Innovation in life sciences is a key driver of human wellbeing. However, the efforts required to bring new drugs, devices and other healthcare technologies to market are increasingly burdensome from both the scientific and investment perspectives.
It is increasingly difficult to identify risks to patients' health. Regulatory agencies worldwide tend to set stricter requirements for scientific evidence of the safety and efficacy of new drugs and devices, as biotechnology, information technology, electronics and nanotechnology converge in healthcare solutions that were previously unimaginable. Personalised and telemetric medicine, gene therapy and immediate non-invasive diagnostics are all technical realities, but difficult to handle in practice. The result is that the investment required to bring such new technologies to market is also increasing, while the risks are inherently higher in terms of the time and effort required to achieve sufficient sales.
Accordingly, intellectual property plays a crucial role in protecting investments and incentivising healthcare innovation. Patent regimes remain more or less the same in terms of the fundamental definitions, but encounter difficulties with regard to patentable subject matter and the evaluation of inventiveness for these new technologies. This raises a significant question: what are the main challenges in adapting to the new realities?
Selection of polymorphs, specific compositions or other particular embodiments of known inventions is typical in healthcare-related patents, because of the regulatory barriers to market entry for products in this industry.

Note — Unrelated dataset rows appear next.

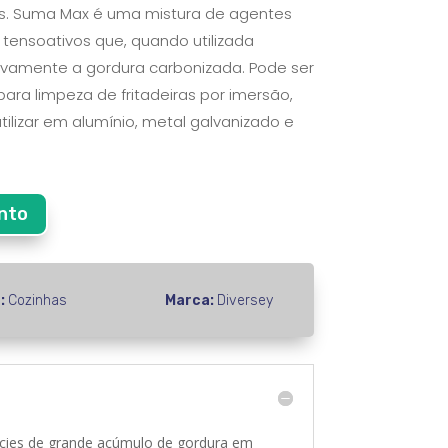
s. Suma Max é uma mistura de agentes
e tensoativos que, quando utilizada
ivamente a gordura carbonizada. Pode ser
para limpeza de fritadeiras por imersão,
tilizar em alumínio, metal galvanizado e
nto
a:
Cozinhas
Marca:
Diversey
ícies de grande acúmulo de gordura em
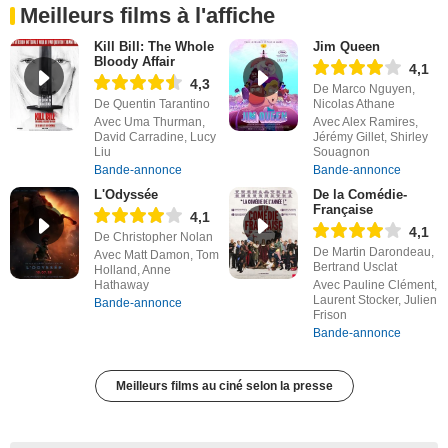
Meilleurs films à l'affiche
Kill Bill: The Whole
Jim Queen
Bloody Affair
4,1
4,3
De Marco Nguyen,
De Quentin Tarantino
Nicolas Athane
Avec Uma Thurman,
Avec Alex Ramires,
David Carradine, Lucy
Jérémy Gillet, Shirley
Liu
Souagnon
Bande-annonce
Bande-annonce
L'Odyssée
De la Comédie-
Française
4,1
4,1
De Christopher Nolan
De Martin Darondeau,
Avec Matt Damon, Tom
Bertrand Usclat
Holland, Anne
Hathaway
Avec Pauline Clément,
Laurent Stocker, Julien
Bande-annonce
Frison
Bande-annonce
Meilleurs films au ciné selon la presse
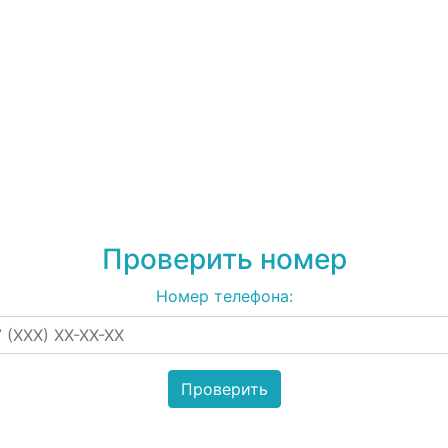
79371730447
на спам,
рекламу
Проверить номер
Номер телефона:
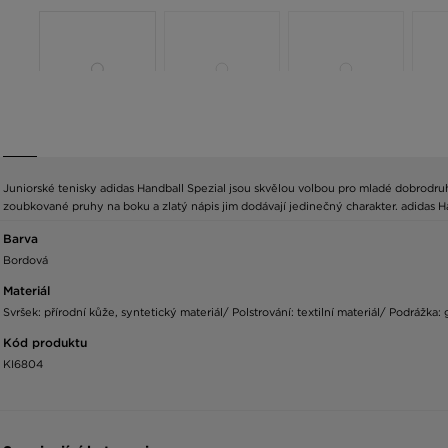
Juniorské tenisky adidas Handball Spezial jsou skvělou volbou pro mladé dobrodruhy.
zoubkované pruhy na boku a zlatý nápis jim dodávají jedinečný charakter. adidas Ha
Barva
Bordová
Materiál
Svršek: přírodní kůže, syntetický materiál/ Polstrování: textilní materiál/ Podrážka:
Kód produktu
KI6804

A drug can be shown to be effective only through a determined polymorph. A cancer drug can be deemed safe only if it is administered under certain conditions and formulated in a particular composition. Even though it may seem at first sight that such solutions can be 'obvious to try', many drugs do not reach the market because the obvious-to-try solution is not found within all of the obvious alternatives for those skilled in the art. There are many possible reasons for this, including instability, poor manufacturing processes and safety concerns.
This is why the increasingly strict regulatory requirements for biotechnology drugs and treatment methods lead to non-obvious solutions on a daily basis. However, such non-obvious solutions are added to known inventions, compounds or formulae; and in spite of the solution being patentable, obtaining a patent generally requires experimental evidence to show precisely the non-obviousness of the apparently obvious solution.
Patent applications for this kind of invention face stricter examination requirements, but patent examiners frequently treat all healthcare inventions this strictly, which may have negative consequences for small-scale patent owners.
Patent examiners worldwide increasingly request that this kind of invention limit the scope of the claims to the exemplified subject matter and sometimes even include analytic results in the claim itself. However, the analytic methods used – particularly for identification purposes in advanced chemistry inventions (eg, polymorphs) and the determination of purity in the composition of large biotechnology molecules – become more sophisticated and precise with each passing day. Therefore, the descriptions and even the scope of claims that sometimes include such analysis make it necessary to identify clearly in the examples the analytical techniques used. For instance, X-ray diffraction patterns are known to be the best method to characterise crystalline forms of compounds. However, it has been shown that the equipment used to determine the pattern and the X-ray radiation source may change the result; thus, as part of the enabling description, it is necessary to include such information (which is typically neglected in patent drafting).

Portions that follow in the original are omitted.